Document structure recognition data

==========

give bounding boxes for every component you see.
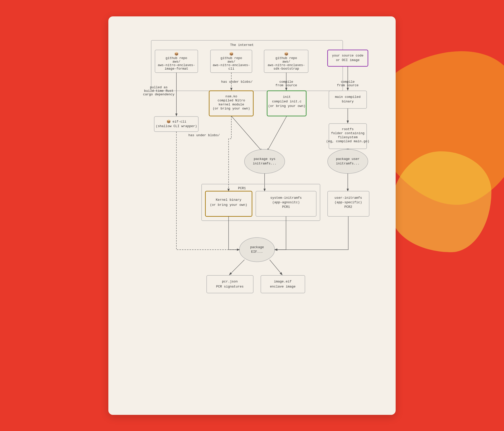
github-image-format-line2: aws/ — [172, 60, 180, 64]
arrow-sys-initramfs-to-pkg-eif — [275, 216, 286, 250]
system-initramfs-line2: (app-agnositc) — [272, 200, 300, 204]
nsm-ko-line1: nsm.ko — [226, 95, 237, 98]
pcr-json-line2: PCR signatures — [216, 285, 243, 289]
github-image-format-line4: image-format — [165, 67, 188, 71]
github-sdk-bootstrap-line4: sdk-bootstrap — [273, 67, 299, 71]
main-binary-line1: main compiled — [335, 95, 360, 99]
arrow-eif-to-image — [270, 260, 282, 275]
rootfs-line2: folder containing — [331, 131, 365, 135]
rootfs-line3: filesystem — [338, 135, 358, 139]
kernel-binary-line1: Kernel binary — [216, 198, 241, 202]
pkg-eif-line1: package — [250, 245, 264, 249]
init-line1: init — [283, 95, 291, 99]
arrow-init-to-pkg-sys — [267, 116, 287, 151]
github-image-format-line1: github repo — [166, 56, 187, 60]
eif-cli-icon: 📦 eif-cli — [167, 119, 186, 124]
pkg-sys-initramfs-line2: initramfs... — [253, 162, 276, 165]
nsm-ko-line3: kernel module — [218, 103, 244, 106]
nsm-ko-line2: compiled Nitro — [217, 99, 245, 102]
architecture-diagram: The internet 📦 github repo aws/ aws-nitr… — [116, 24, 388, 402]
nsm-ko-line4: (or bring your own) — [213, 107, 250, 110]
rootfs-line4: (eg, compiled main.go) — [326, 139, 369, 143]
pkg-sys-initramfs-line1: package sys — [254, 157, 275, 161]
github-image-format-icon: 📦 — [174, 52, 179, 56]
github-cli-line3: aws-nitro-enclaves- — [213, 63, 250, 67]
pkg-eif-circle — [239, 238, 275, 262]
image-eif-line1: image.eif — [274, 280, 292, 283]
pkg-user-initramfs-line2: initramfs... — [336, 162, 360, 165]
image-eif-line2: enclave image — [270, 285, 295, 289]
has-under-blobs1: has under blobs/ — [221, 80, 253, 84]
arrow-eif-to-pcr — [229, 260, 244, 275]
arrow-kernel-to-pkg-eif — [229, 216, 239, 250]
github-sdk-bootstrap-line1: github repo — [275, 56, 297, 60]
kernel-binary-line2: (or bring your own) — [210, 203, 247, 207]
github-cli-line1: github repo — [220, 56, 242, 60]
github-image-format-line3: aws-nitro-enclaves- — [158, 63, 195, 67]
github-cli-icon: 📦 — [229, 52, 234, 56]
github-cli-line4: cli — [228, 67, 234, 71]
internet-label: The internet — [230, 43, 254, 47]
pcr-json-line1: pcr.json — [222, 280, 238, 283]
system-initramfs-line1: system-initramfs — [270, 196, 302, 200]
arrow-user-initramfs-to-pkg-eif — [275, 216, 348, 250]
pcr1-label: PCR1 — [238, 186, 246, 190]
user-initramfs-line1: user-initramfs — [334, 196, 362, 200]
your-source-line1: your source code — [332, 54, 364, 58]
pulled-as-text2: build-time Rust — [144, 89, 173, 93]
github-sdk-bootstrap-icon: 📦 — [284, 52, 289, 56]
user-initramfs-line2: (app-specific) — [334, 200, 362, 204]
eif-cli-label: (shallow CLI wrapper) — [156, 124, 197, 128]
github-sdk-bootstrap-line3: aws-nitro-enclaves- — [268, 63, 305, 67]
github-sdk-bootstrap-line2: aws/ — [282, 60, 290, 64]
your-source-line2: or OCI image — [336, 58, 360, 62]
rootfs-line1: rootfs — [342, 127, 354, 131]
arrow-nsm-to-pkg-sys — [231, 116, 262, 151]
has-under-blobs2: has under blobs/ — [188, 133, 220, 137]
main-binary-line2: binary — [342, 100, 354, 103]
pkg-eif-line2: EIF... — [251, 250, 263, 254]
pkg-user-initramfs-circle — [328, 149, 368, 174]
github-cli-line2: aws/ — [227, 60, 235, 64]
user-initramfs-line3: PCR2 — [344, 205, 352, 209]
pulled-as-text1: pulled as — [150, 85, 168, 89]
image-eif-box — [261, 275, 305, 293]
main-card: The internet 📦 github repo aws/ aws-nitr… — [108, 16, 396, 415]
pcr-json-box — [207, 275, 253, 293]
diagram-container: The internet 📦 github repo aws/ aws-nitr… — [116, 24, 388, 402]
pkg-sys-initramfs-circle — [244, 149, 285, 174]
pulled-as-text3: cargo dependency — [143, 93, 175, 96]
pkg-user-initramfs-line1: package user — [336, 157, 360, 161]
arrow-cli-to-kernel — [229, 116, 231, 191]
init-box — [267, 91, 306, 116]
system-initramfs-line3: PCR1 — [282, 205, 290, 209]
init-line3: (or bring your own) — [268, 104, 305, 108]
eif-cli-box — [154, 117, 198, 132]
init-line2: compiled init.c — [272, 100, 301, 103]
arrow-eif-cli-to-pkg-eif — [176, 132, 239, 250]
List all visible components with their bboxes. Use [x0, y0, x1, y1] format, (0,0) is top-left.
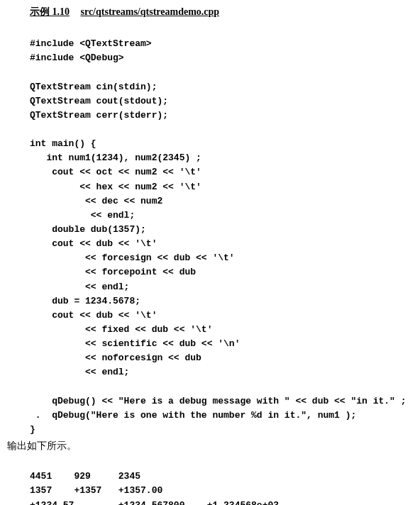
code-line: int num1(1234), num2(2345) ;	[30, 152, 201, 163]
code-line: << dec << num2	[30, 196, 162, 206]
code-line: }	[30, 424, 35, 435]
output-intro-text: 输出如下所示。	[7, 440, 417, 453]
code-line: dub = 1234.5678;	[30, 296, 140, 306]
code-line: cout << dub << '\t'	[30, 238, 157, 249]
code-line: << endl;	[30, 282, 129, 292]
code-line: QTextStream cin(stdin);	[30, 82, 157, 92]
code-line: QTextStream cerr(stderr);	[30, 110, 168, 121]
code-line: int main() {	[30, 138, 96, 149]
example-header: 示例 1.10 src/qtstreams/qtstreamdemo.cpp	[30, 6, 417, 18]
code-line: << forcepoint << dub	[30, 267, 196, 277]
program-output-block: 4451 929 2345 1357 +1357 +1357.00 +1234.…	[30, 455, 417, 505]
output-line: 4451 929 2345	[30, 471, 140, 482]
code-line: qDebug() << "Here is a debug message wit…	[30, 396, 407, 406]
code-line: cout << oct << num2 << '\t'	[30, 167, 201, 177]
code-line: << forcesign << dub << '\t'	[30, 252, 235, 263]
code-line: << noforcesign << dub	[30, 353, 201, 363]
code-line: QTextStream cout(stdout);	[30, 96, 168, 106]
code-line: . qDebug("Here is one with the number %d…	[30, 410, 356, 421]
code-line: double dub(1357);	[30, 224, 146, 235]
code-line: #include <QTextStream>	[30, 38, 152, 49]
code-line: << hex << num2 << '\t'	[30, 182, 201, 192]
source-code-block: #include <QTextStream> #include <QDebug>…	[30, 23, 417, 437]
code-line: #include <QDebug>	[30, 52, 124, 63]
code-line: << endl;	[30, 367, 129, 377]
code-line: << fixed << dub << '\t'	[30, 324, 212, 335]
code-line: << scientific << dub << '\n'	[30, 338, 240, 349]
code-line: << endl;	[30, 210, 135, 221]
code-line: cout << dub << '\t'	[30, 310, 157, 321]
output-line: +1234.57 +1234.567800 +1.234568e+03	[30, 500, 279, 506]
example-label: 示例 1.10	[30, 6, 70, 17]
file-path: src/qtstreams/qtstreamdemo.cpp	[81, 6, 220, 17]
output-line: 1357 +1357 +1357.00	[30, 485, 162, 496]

==========

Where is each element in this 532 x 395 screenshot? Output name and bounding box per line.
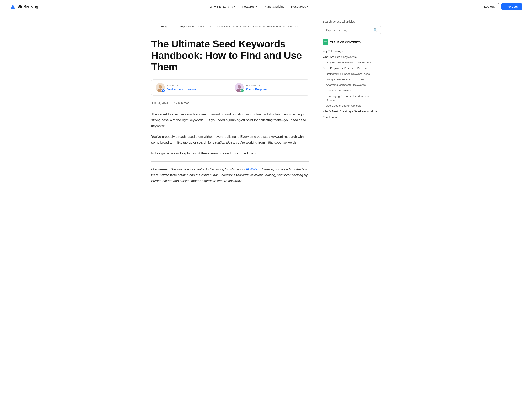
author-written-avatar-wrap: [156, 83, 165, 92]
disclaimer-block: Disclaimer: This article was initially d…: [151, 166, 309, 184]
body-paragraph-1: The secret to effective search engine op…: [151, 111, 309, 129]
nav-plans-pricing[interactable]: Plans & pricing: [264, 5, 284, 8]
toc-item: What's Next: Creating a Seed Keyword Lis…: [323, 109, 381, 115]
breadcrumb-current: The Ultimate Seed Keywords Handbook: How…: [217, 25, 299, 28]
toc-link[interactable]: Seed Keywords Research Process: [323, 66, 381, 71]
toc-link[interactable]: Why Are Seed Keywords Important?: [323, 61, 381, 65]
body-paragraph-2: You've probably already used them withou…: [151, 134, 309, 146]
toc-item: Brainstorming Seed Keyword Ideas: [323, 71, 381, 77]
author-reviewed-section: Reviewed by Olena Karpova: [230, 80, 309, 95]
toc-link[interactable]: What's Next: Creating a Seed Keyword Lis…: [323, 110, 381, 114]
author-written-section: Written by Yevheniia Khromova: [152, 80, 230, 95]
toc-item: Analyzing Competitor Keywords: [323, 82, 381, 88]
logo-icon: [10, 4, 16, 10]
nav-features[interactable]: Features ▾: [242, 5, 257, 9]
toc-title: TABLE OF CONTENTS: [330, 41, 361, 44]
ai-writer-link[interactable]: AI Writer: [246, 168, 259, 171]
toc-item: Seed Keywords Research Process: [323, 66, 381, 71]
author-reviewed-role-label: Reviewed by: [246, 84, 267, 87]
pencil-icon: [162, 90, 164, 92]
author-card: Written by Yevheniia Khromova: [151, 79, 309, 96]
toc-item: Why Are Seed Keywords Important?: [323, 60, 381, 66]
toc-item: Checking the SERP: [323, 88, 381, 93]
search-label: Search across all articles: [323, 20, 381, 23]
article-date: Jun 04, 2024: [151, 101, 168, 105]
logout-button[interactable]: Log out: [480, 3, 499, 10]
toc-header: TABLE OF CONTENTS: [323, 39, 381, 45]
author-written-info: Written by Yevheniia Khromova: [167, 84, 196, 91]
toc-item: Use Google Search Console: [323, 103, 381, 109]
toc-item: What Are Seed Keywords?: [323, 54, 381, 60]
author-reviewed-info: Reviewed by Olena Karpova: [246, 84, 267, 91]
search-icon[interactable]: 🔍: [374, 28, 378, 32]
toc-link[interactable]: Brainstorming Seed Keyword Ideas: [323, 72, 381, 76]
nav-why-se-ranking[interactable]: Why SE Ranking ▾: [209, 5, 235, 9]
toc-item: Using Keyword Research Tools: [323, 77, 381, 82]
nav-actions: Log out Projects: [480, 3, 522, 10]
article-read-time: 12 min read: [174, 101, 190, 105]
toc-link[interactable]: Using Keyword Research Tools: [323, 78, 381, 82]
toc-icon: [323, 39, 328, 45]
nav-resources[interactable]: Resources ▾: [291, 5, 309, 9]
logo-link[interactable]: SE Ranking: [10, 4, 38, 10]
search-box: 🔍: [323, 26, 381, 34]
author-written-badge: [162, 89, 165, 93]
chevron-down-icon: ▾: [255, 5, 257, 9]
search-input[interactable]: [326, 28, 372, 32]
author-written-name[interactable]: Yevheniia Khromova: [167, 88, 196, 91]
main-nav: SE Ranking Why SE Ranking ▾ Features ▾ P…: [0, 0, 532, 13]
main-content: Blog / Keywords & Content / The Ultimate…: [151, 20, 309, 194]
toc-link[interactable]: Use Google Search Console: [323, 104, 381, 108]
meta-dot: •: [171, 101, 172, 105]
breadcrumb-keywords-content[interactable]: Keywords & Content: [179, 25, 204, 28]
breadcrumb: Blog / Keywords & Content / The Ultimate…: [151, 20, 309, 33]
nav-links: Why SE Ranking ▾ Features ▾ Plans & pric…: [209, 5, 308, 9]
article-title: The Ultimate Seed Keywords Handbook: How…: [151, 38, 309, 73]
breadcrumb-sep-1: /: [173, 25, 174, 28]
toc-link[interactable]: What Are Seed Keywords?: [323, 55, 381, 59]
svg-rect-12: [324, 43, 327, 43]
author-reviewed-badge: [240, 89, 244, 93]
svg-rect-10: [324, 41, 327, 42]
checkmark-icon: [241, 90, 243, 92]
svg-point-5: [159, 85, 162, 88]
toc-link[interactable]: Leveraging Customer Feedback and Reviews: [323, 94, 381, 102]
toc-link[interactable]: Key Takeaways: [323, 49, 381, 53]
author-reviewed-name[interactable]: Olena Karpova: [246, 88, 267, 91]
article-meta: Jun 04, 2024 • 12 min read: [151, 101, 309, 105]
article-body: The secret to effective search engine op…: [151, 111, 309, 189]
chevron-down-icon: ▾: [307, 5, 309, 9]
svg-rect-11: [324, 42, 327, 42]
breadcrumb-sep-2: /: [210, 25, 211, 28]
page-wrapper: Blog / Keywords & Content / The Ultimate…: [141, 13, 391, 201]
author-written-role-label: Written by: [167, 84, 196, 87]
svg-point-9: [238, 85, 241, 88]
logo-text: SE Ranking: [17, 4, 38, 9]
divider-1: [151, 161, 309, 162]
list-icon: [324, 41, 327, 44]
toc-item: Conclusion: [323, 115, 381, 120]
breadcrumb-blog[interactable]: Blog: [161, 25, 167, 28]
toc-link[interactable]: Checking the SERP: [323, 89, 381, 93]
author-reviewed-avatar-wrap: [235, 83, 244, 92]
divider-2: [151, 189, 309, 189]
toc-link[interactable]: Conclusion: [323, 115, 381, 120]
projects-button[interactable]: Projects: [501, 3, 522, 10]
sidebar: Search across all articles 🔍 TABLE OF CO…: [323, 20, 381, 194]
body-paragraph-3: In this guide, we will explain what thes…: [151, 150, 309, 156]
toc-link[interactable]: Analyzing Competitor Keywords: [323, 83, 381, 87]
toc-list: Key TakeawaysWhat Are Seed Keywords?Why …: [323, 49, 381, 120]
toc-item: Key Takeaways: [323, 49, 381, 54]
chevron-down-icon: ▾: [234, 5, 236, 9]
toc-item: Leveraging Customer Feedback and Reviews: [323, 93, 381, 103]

==========

**Task**
Search the entries for the string "body" and copy each line where it occurs.

**Task solution**
body-paragraph-1: The secret to effective search engine op…: [151, 111, 309, 129]
body-paragraph-2: You've probably already used them withou…: [151, 134, 309, 146]
article-body: The secret to effective search engine op…: [151, 111, 309, 189]
body-paragraph-3: In this guide, we will explain what thes…: [151, 150, 309, 156]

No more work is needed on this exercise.